Section 4: readAlignmentResults
{
path = "/your/path/yourfile1.sff";
numAlignedReads = ######, ##.##%;
numAlignedBases = #########, ##.##%;
inferredReadError = #.##%, #######;
}
Here, for each input file, the number of reads and bases that were aligned to other reads are reported. In addition, ‘inferredReadError’ indicates the number of errors (mainly indels) between the contigs and the reads in this file is reported. If this number is high, the read file might contain very low quality reads. I must admit that I don’t know that ‘high’ would be (if you have a bunch of sff files from different runs, one could compare the inferred error rate between them).
Section 5: pairedReadResults
{
path = "/your/path/yourfile2.sff";
numAlignedReads = ######, ##.##%;
numAlignedBases = ########, ##.##%;
inferredReadError = #.##%, #######;
numberWithBothMapped = #####;
numWithOneUnmapped = #####;
numWithMultiplyMapped = #####;
numWithBothUnmapped = ###;
}
For the paired end read files, the same information is displayed as in section 4. In addition, mapping results for the pair halves are mentioned: the number of reads for which i) both pair halves mapped (i.e aligned) uniquely (either to the same contig, or to two different contigs), ii) only one halve mapped, iii) one or both of the halves mapped to multiple places, neither halve aligned to any contig. Of those reads in group i), reads that map to the same contig are used to calculate the average paired end distance for the reads, while only those reads which do map to different contigs will be used for scaffolding.
This concludes the part on the input. Next are the actual assembly results
Section 6: consensusDistribution
This section deals with basecalling of the consensus contigs. After alignment and contig building (which are done in ‘base space’, i.e. using nucleotide sequences), the flow signals of the reads obtained during sequencing (i.e the light intensities during incorporation of nucleotides) is used to determine the consensus bases. In fact, the number of homopolymers (A, AA, AAA, AAAA, ….) is determined based on all the signals present at a certain position.
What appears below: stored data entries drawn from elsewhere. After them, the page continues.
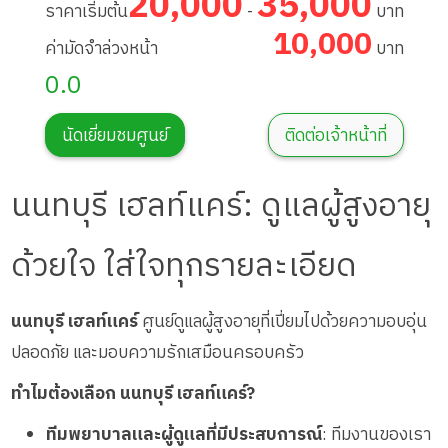
20,000
35,000
ราคาเริ่มต้น
-
บาท
10,000
ค่ามัดจำล่วงหน้า
บาท
0.0
นัดเยี่ยมชมศูนย์
ติดต่อเจ้าหน้าที่
นนทบุรี เฮลท์แคร์: ดูแลผู้สูงอายุ
ด้วยใจ ใส่ใจทุกรายละเอียด
นนทบุรี เฮลท์แคร์
ศูนย์ดูแลผู้สูงอายุที่เปี่ยมไปด้วยความอบอุ่น
ปลอดภัย และมอบความรักเสมือนครอบครัว
ทำไมต้องเลือก นนทบุรี เฮลท์แคร์?
ทีมพยาบาลและผู้ดูแลที่มีประสบการณ์
: ทีมงานของเรา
The section on ‘fullDistribution’ gives a histogram of all the normalized signal values (the value 0 means no base incorporated during that flow, this happens many times). You will see peaks around (but not exactly at) 1.0, 2.0 etc. These peaks are mentioned under “distributionPeaks”. Based on this information, newbler determines thresholds for the border between n A’s and n+1 A’s (or C’s, G’s T’s). These thresholds are mentioned under thresholdsUsed. For example, “threshold = 3, 4, 3.38” means the threshold between three and four bases lies at 3.38. Finally the “interpolationAmount” is used for signals over the highest peak mentioned, (but I do not know how this number is used…).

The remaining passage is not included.